Page 21 of Old-Fashioned

That sounded damn good too, which was why I said, “What the hell? Make it two, but I want curly fries instead.”

“You got it,” Gladys said with a smile and then walked off.

“Can you cook?” she asked.

I nodded, “Yeah, my mother taught us how to. She told us that she wouldn’t raise boys to become men who couldn’t take care of themselves, and their families should they have them.”

“Smart wisdom,” Birdie chuckled.

“Who taught you?” I asked her.

Gladys sat our shakes down and then walked off, and the look that came over Birdie’s face was one I’d never seen before. It was almost a look of… reservation… sorrow… happiness?

“Do you want the short version? Or the long version?” She asked me with a look, I could very well read. A sad smile marred her face.

I checked my watch, “Well, the diner doesn’t close until ten tonight. And I’ve got all the time in the world. Long version.”

We both took sips of our shakes and then… she did.

“Growing up, my mother wasn’t a good person. There were days that if I didn’t eat at school, I didn’t eat at all. Until one day, my neighbor saw me walking home in the pouring rain. It was fifty-eight degrees, and I hadn’t had time the night before to wash my pants, so I had on shorts and a T-shirt. Anyway, some kids at school had been picking on me for having less than them. One of them ripped my backpack. My neighbor saw it, and the next morning she had a note and a brand-new backpack sitting on my front porch for me.”

Just then Gladys sat our plates down, but neither one of us made a move to touch them.

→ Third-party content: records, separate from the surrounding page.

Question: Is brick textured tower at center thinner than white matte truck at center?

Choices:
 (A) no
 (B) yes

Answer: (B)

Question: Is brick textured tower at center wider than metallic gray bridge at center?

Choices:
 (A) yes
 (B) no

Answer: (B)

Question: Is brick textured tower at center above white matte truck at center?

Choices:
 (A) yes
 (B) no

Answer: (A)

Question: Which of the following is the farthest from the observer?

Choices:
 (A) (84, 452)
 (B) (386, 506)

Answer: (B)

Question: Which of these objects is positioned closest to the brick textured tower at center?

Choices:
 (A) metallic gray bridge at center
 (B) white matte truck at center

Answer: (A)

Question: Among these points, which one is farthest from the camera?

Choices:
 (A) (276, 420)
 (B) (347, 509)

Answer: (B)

“I picked her a bouquet of wildflowers the next afternoon and gave them to her. Then a couple of months later, we had a bad snowstorm. The school was closed. I spent a whole week at her house. She made me anything I wanted to eat. And on the fourth day, she made homemade bread with honey and oat clusters on the top. I asked her to teach me how to cook. And she did.”

“I got a couple of questions for you. That okay?”

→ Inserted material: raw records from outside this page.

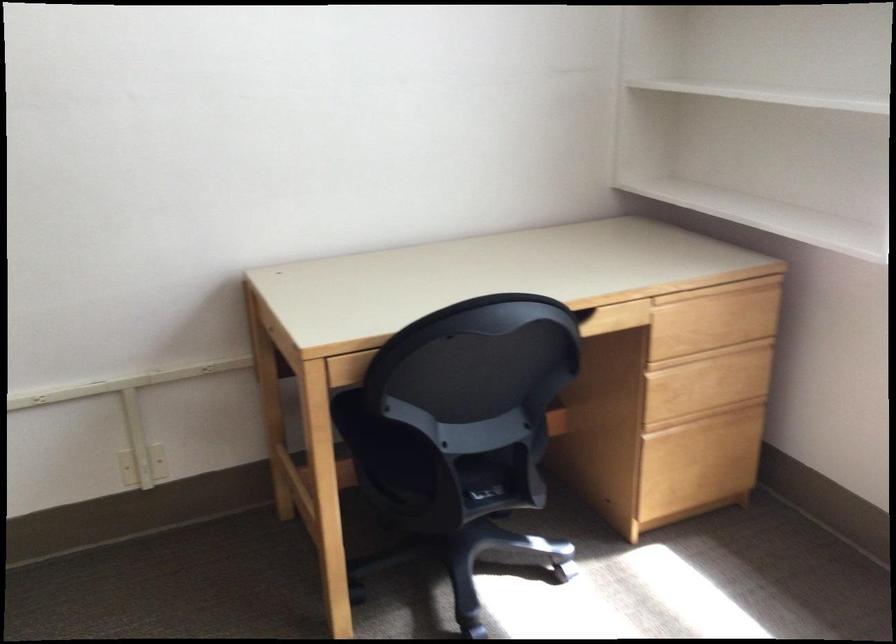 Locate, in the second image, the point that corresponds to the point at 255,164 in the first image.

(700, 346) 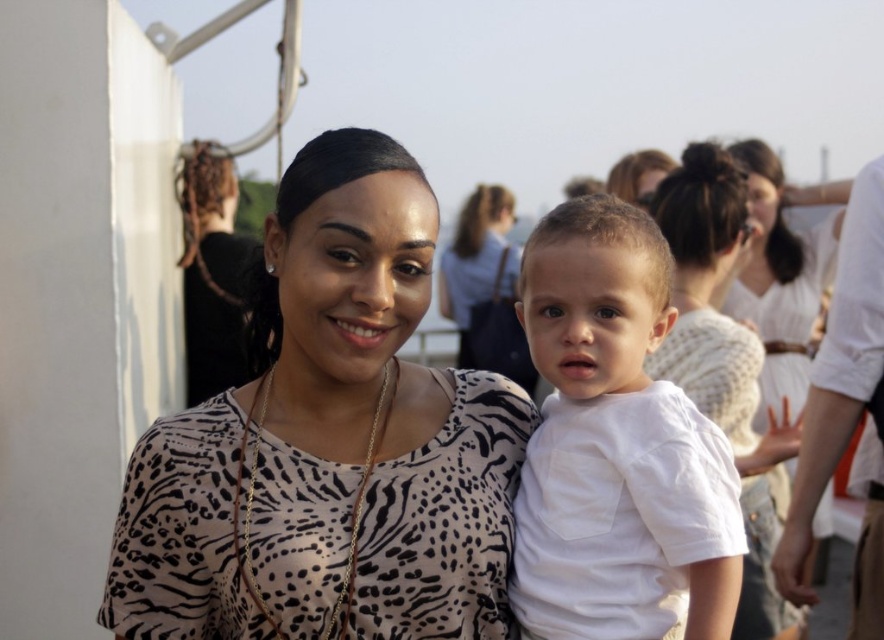 Does leopard print blouse at center have a lesser height compared to white cotton shirt at center?

No.

Which is above, leopard print blouse at center or white cotton shirt at center?

white cotton shirt at center

Which is behind, point (341, 314) or point (684, 512)?

The point (341, 314) is more distant.

Identify the location of leopard print blouse at center. (329, 442).

Does point (542, 436) come closer to viewer compared to point (494, 186)?

Yes, point (542, 436) is in front of point (494, 186).

Between white cotton shirt at center and matte black shirt at center, which one is positioned higher?

matte black shirt at center is higher up.

Is point (557, 420) closer to camera compared to point (478, 189)?

Yes, it is.

You are a GUI agent. You are given a task and a screenshot of the screen. Output one action in this format:
    pyautogui.click(x=<x>, y=<y>)
    Task: Click on the white cotton shirt at center
    
    Given the screenshot: What is the action you would take?
    click(x=616, y=445)

Is white matte shirt at center behind matte black shirt at center?

No, white matte shirt at center is in front of matte black shirt at center.

This screenshot has height=640, width=884. I want to click on white matte shirt at center, so click(x=725, y=365).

She nodded, moved her plate to the side, and rested her forearms on top of the table, “Go ahead.”

“Where’s your mother?” I asked.

She scrunched her nose up, “No clue. The moment I turned eighteen, I moved out and found a small studio apartment. It wasn’t big enough for anything but a mattress, a small stool, a tiny bathroom, and a galley kitchen, but I had food on the table.”

“You’re dad?”

She shook her head at that, “Found out when I was about nine years old. He’s in prison for sex trafficking and exploiting minors and a slew of other charges. He can rot in there for those reasons alone.”

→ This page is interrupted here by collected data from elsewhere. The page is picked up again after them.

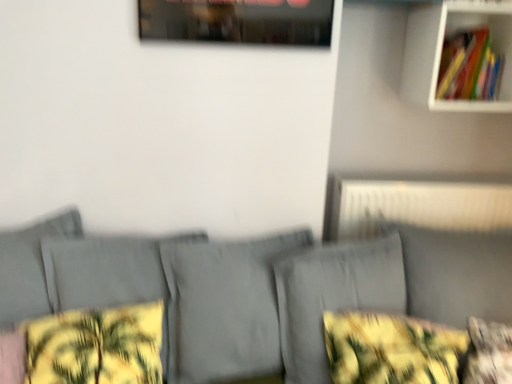 Question: From the image's perspective, relative to white textured radiator at upper right, is white matte shelf at upper right above or below?

Choices:
 (A) above
 (B) below

Answer: (A)

Question: From a real-world perspective, relative to white textured radiator at upper right, is white matte shelf at upper right vertically above or below?

Choices:
 (A) above
 (B) below

Answer: (A)

Question: Which object is the closest to the yellow floral fabric at lower right?

Choices:
 (A) yellow floral fabric pillow at lower right, acting as the first pillow starting from the right
 (B) hardcover books at upper right
 (C) gray fabric couch at center
 (D) yellow floral fabric pillow at lower left, marked as the second pillow in a right-to-left arrangement
 (E) white matte shelf at upper right

Answer: (A)

Question: Which is nearer to the white textured radiator at upper right?

Choices:
 (A) white matte shelf at upper right
 (B) yellow floral fabric pillow at lower left, marked as the second pillow in a right-to-left arrangement
 (C) yellow floral fabric pillow at lower right, acting as the first pillow starting from the right
 (D) gray fabric couch at center
 (E) yellow floral fabric at lower right

Answer: (D)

“I don’t blame your way of thinking. Not one bit.” It wasn’t the time to tell her about my own record, not even Isla my manager knew about it.

“And your neighbor, how is she?”

That was what brought out that sorrow on her face again, “She passed away from cancer six months ago. I miss her every day.”

I nodded, “I can see that. I’m glad you had her. So, any idea where all the kids are that were mean to you?”

She looked at me, curiously, but I had a method to my madness, and I was glad when she shook her head, “No clue. I didn’t look for them. Didn’t really care to. Why?”

“Because I find myself wanting to hunt them down and give them a taste of their own medicine.”

“What? Like toilet papering their houses. Throwing bologna onto their cars? Sticking broken forks in their yards?” Her eyes were shining when she finished.

I winked at her, “More or less.”

She giggled. And fuck, but that was adorable as hell.

Once I stopped thinking that, I asked, “So, I know you had a Colorado driver’s license when you applied at the bar. What made you come out here?”

She smiled then, “My neighbor. She really was my guardian angel, in more ways than one. She would tell me stories about her travels. And she told me about a quaint little town in North Carolina called Holly Springs. A gazebo that sat on the corner of Birch and Moss. And there a man who looked too good for his own good stole a kiss from her. That man in the bar? The one that ordered a Screaming Mimi?” She lifted her brows then.